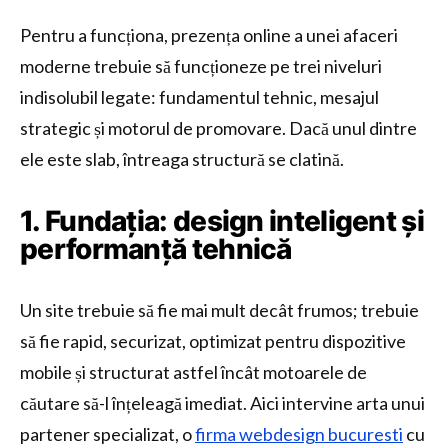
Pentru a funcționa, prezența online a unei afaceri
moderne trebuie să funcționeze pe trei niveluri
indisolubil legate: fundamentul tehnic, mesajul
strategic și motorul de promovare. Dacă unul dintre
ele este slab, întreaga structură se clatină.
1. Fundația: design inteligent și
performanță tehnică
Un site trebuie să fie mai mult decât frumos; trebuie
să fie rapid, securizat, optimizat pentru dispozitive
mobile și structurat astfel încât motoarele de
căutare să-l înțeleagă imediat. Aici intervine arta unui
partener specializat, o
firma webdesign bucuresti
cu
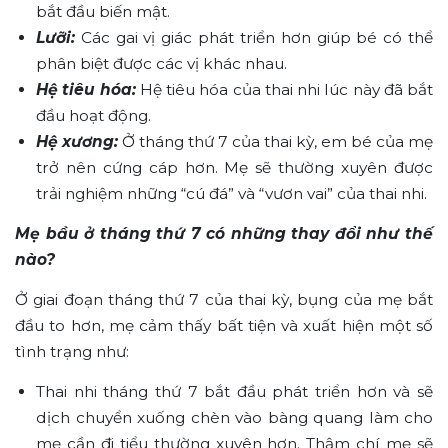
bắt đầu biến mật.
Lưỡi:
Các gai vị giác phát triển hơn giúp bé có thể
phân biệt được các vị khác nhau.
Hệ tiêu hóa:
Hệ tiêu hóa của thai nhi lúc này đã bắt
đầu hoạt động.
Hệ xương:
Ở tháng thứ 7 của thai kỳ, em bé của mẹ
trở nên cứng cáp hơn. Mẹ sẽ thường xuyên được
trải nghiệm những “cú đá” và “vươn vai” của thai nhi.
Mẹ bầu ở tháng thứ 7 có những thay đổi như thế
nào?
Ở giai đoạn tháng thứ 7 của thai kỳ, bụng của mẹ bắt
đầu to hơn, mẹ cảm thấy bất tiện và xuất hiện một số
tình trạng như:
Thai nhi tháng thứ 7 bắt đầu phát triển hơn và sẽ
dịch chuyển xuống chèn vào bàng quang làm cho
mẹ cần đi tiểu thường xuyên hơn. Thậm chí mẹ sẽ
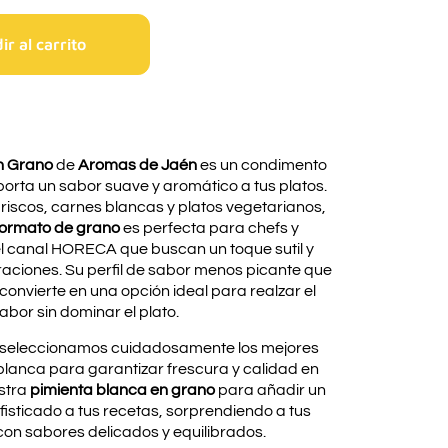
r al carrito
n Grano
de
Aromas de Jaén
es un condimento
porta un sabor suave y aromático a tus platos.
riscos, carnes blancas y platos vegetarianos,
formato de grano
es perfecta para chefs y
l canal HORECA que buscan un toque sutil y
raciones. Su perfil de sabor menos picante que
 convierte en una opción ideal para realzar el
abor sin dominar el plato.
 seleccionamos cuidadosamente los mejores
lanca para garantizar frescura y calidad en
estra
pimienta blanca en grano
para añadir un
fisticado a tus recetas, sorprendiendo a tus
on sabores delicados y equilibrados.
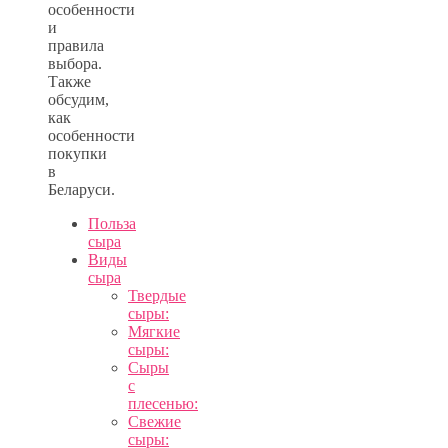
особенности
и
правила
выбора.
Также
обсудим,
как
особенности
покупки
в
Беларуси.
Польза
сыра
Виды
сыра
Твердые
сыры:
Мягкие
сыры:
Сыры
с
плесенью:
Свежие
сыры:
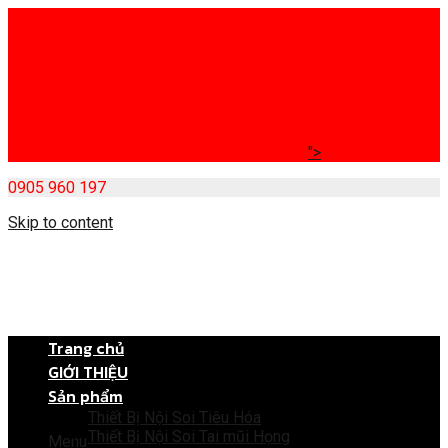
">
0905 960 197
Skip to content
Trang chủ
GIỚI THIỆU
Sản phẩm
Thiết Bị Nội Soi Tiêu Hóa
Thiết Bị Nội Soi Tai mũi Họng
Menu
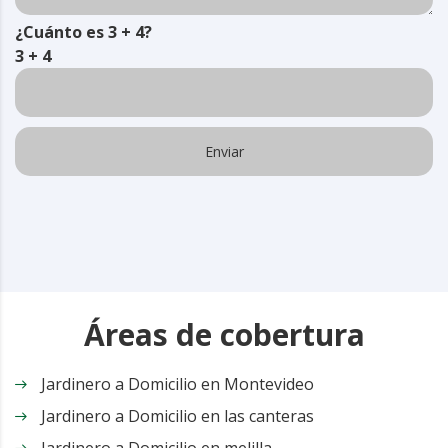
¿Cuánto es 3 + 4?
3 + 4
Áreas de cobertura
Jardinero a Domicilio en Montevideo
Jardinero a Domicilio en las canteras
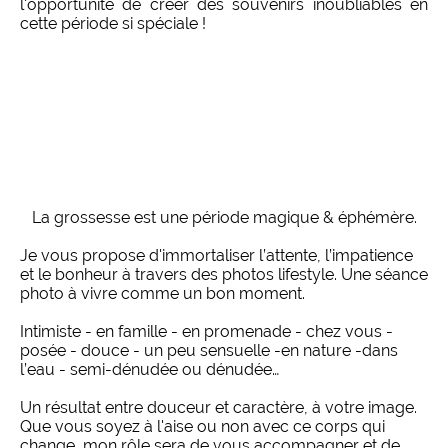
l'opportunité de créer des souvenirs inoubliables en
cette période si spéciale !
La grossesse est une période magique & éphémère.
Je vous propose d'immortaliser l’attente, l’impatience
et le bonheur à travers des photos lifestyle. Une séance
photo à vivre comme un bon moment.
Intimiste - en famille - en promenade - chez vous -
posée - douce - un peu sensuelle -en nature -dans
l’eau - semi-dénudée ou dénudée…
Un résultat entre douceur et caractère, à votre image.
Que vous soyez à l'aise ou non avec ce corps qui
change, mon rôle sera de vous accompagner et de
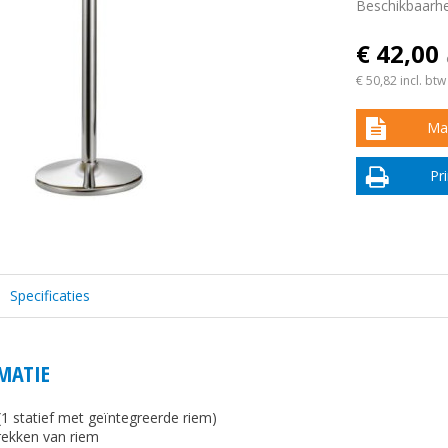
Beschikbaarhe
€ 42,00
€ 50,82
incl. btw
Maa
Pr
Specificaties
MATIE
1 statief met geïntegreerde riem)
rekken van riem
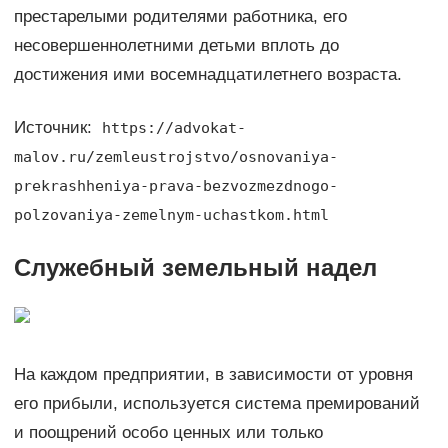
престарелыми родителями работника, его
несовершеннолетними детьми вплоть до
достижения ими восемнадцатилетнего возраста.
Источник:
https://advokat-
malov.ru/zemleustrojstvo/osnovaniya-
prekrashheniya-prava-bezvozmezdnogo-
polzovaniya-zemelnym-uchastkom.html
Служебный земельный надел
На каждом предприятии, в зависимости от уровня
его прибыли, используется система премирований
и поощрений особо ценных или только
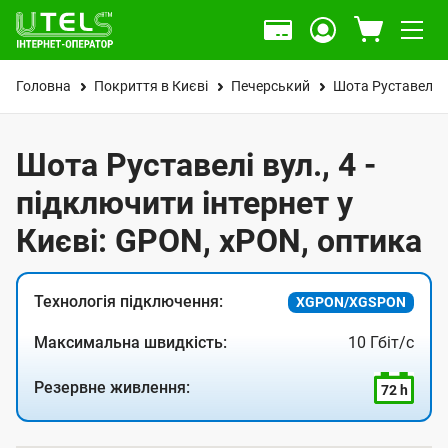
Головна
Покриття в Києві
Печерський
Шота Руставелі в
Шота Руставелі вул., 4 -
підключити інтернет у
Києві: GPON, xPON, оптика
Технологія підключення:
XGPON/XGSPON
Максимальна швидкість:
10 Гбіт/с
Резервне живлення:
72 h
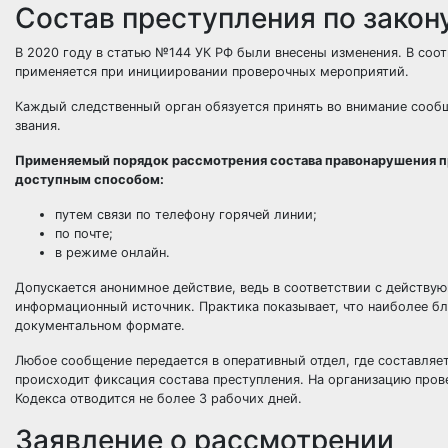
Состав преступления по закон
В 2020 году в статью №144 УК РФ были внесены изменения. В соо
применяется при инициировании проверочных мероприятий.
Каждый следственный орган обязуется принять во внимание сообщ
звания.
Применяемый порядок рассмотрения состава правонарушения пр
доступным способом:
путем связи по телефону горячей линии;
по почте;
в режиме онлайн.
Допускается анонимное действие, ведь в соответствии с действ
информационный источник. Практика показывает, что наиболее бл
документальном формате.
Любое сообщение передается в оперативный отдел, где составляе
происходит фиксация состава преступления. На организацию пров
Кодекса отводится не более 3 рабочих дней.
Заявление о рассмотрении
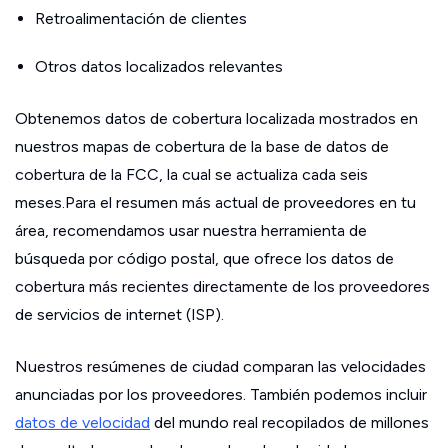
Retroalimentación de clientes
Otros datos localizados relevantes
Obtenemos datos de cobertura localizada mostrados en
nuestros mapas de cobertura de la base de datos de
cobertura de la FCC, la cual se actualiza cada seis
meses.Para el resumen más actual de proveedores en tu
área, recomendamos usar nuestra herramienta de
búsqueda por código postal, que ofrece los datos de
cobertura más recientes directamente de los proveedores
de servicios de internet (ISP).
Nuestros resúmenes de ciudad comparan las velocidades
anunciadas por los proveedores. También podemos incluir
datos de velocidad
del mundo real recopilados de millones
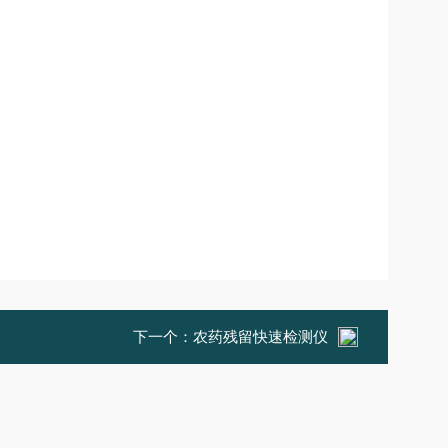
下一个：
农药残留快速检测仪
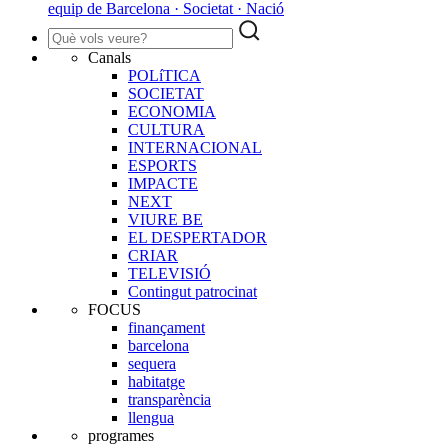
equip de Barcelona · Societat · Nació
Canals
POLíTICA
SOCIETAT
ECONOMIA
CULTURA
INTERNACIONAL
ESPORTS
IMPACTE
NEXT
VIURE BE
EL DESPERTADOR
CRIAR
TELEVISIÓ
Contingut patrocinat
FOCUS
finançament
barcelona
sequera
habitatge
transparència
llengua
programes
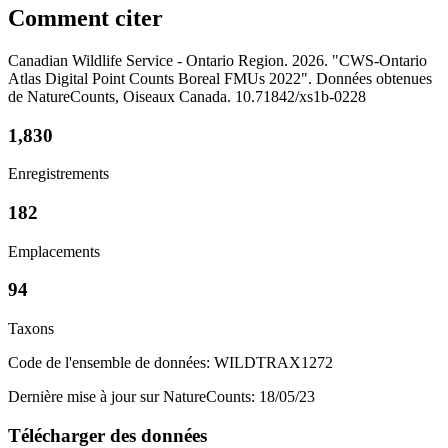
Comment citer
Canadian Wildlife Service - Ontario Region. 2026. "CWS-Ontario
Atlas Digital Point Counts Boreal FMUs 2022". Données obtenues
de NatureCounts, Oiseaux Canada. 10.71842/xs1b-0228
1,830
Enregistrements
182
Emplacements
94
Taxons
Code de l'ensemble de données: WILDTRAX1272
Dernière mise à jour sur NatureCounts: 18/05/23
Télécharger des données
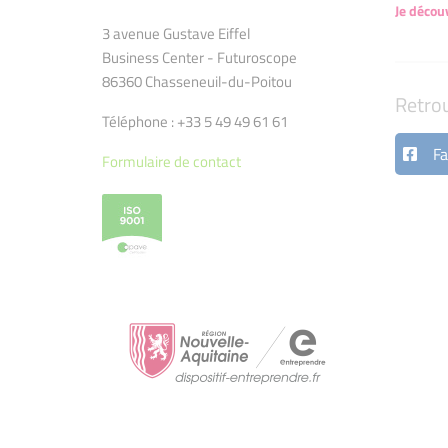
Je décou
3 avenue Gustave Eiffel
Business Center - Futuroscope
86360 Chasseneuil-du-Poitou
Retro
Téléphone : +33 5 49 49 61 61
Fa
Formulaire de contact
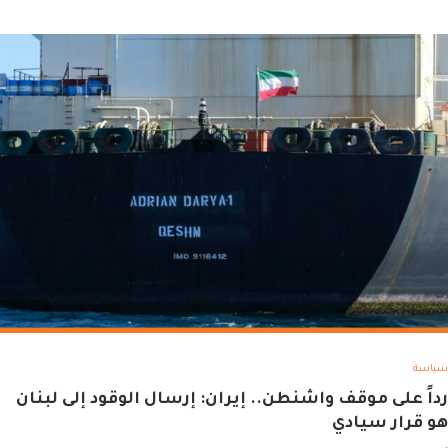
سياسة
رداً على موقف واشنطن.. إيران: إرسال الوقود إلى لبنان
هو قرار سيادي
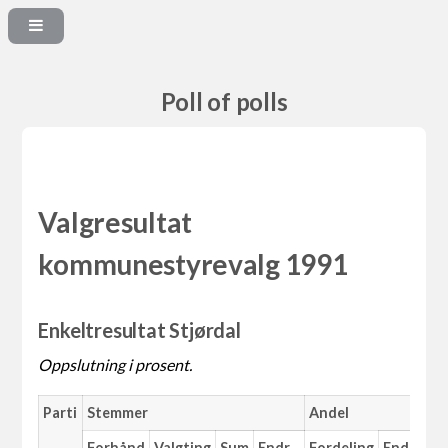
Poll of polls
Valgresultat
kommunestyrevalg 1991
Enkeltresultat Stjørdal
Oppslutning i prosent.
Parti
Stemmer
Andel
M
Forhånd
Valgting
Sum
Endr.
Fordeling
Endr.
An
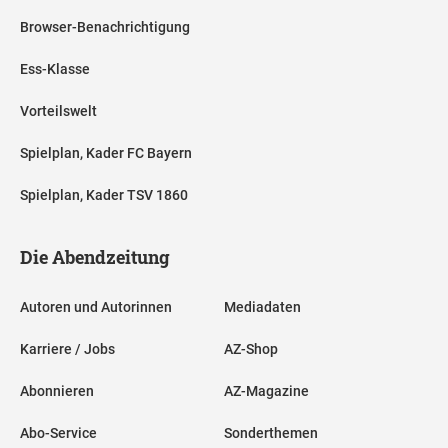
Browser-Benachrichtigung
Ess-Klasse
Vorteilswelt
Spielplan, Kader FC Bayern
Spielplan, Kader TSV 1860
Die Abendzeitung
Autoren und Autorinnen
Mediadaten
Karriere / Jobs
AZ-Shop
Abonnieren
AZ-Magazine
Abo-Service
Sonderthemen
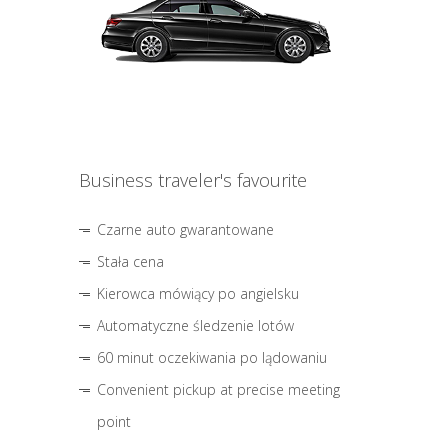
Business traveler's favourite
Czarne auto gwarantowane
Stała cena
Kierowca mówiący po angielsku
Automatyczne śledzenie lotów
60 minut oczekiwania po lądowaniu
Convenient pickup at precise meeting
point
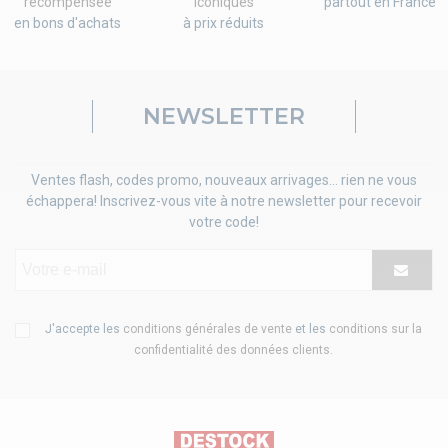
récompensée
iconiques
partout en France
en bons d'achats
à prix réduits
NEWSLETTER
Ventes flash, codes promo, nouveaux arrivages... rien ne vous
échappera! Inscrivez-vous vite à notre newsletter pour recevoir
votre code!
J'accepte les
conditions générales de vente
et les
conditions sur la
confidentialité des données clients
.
※
Find every line above that includes the word "platos", then state how many there are and nothing more.

Answer below
2